Information given:
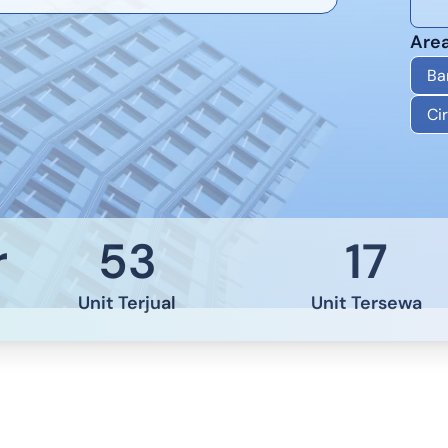
Area
Ba
Ci
r
53
17
Unit Terjual
Unit Tersewa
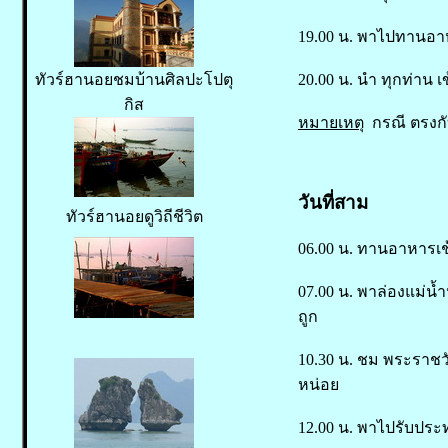
19.00 น. พาไปทานอาหา
ทัวร์ฮานอยชมบ้านศิลปะโปตุ
20.00 น. นำ ทุกท่าน เ
กิส
หมายเหตุ
กรณี ตรงกับ
วันที่สาม
ทัวร์ฮานอยดูวิถีชีวิต
06.00 น. ทานอาหารเช้
07.00 น. พาล่องแม่น้ำ
ถูก
10.30 น. ชม พระราชวั
หน่อย
12.00 น. พาไปรับประ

Problem details: Reproduce the lines from the one with "07.00 น. พาล่องแม่น้ำ" to the end of the data exactly, leaving out every earlier line.

Solution below:
07.00 น. พาล่องแม่น้ำ
ถูก
10.30 น. ชม พระราชวั
หน่อย
12.00 น. พาไปรับประ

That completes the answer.